Tucson, Arizona, County workers found a headless man lying on the side of the road Jan. 6, leading experts to believe that the person(s) responsible wanted to send a message, as this is commonly done in Mexico, Columbia, and other places.

A second headless victim, 19-year-old human trafficking victim Carina Saunders, was found beheaded and stuffed into a bag left in a grocery store parking lot in Oklahoma, more than 600 miles from the U.S.-Mexico border. The police chief in the Saunders case says two men in the area running the trafficking ring killed the young woman to send a message to other victims.

The third beheaded body was found in Chandler, Ariz., after cartel operatives came from Mexico to kill 38-year-old Martin Alejandro Cota Monroy.

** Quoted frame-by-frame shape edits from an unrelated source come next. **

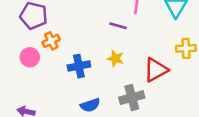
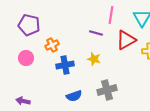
orange cross: (51, 41) -> (52, 45), moved
red triangle: (156, 70) -> (126, 40), moved

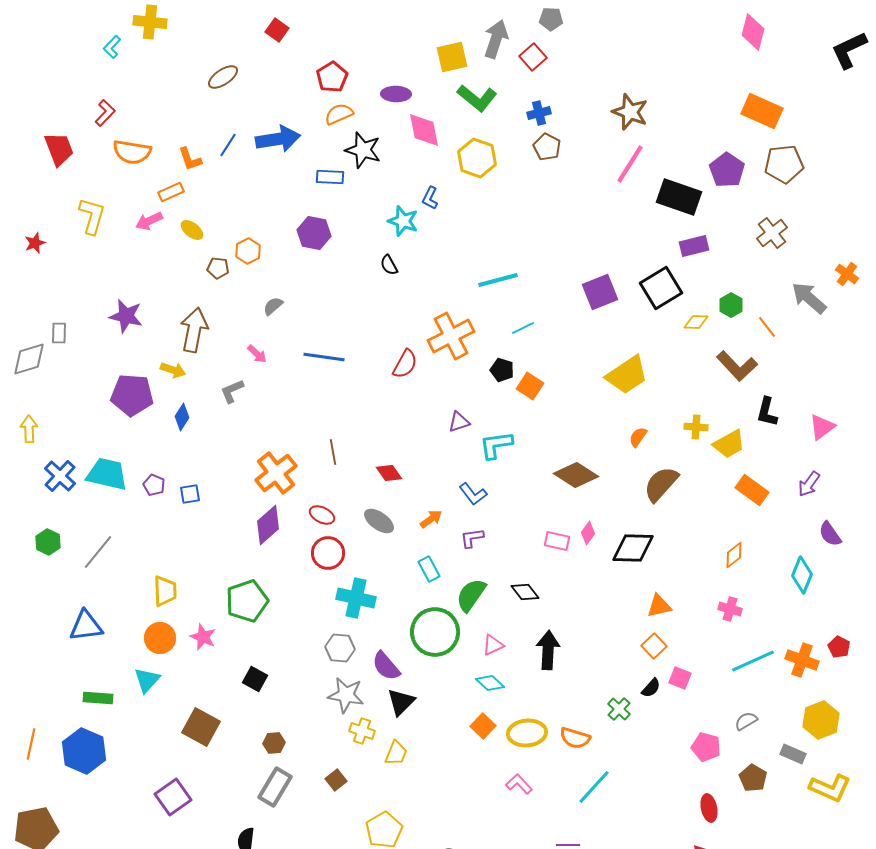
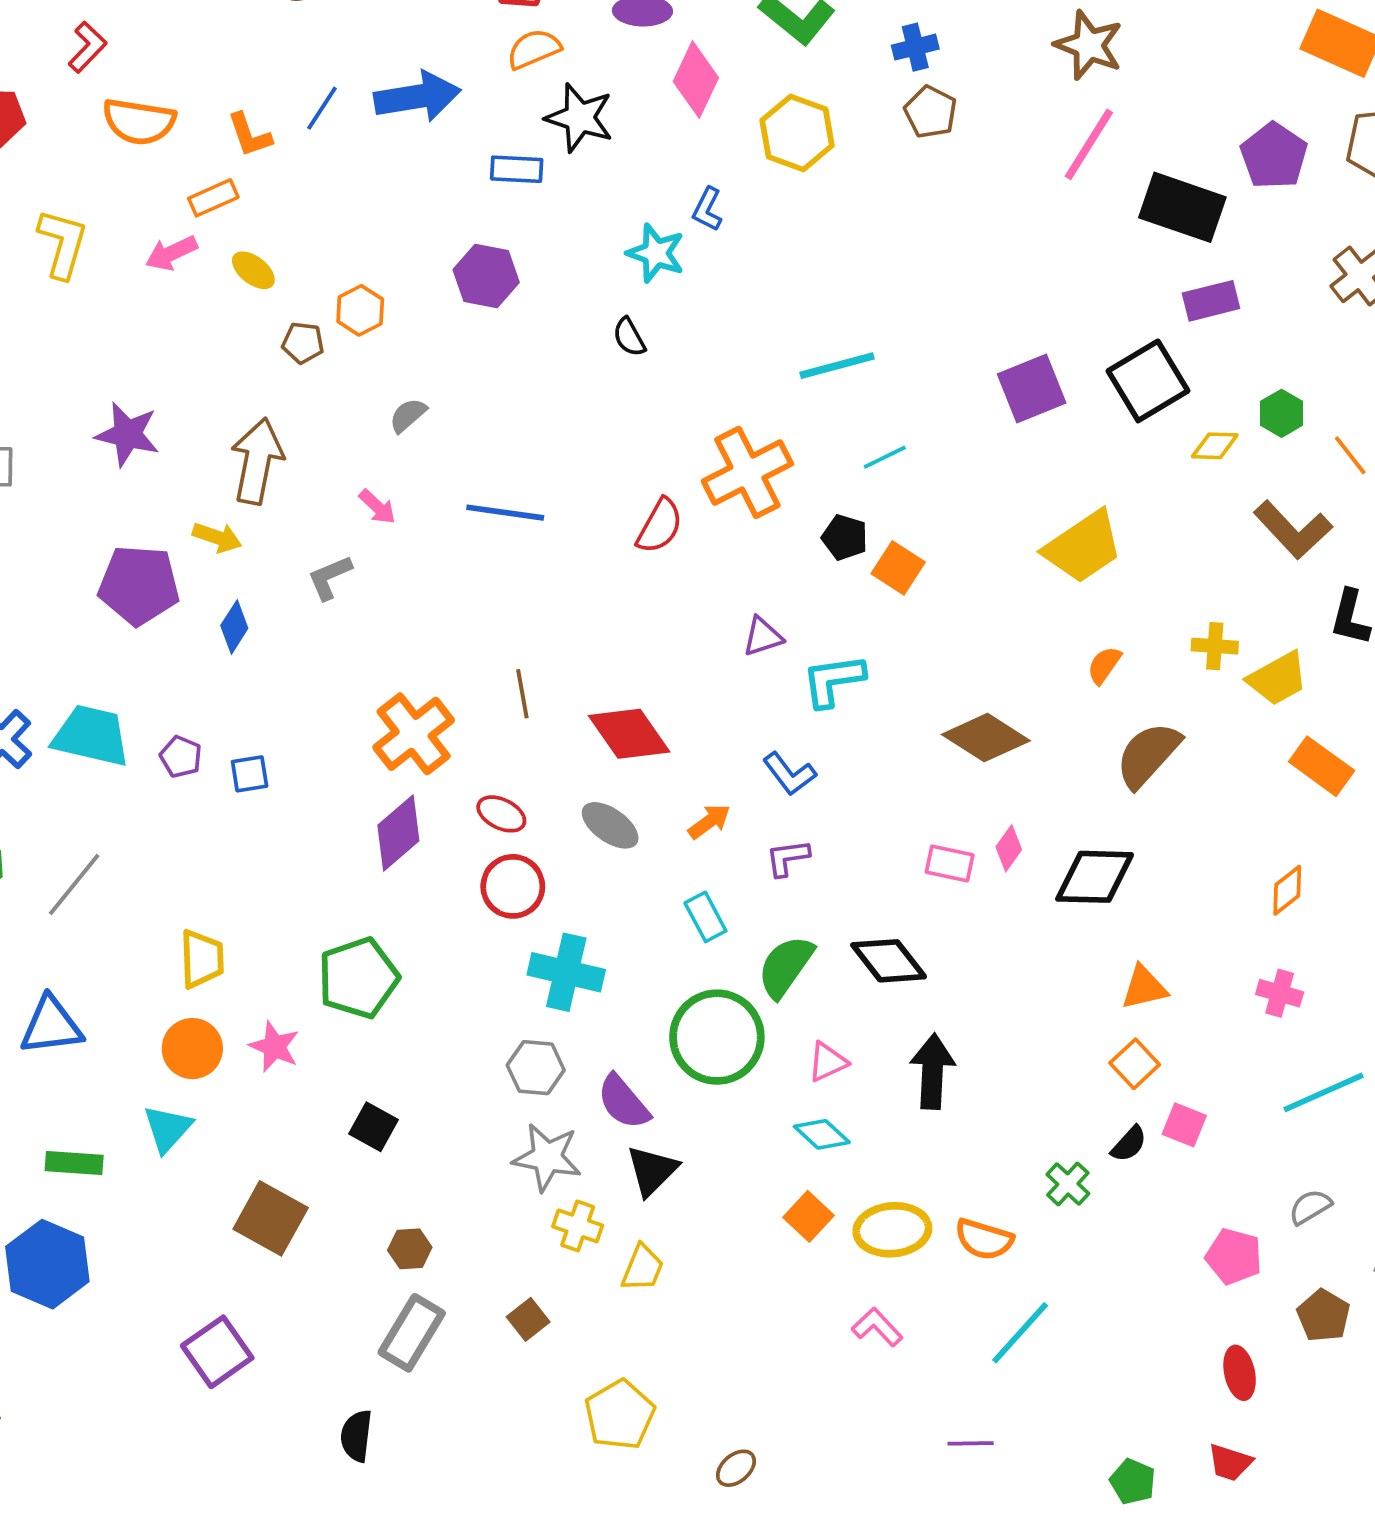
pink diamond: (424, 130) -> (696, 80), turned 36
red diamond: (389, 473) -> (629, 734), size x1.6
black diamond: (525, 592) -> (889, 961), size x1.4

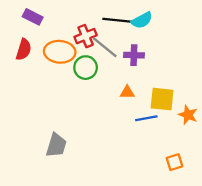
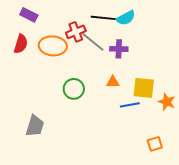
green circle: (86, 68) -> (74, 89), moved
gray trapezoid: (56, 145) -> (35, 126), moved

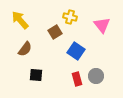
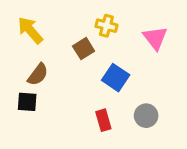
black square: (36, 75) -> (27, 102), moved
red rectangle: (77, 79) -> (103, 120), moved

All three killings occurred in the past 12 months and have federal agents scrambling to develop more informants to get to the cartels before they can commit the gruesome crimes.


From January through September 2011, 2,276 deaths were recorded in the Mexican state of Chihuahua, which borders Texas and New Mexico. A Nov. 2011 Congressional Research Service (CRS) report states that over nearly the same period – January through October 2011 – 2,177 civilians were killed in Afghanistan though it did not breakdown responsibility for those deaths between American troops and the Taliban. However, a 2010 report attributed 75 percent of civil deaths to the Taliban and other “anti-government elements.”

There were more drug-related killings in Chihuahua than in any other Mexican states, according to the government report. Ciudad Juarez, located in the Mexican state of Chihuahua just across the border from El Paso, Texas, accounted for 1,206 (roughly 53 percent) of the 2,276 drug cartel-related murders in the state for the entire reporting period.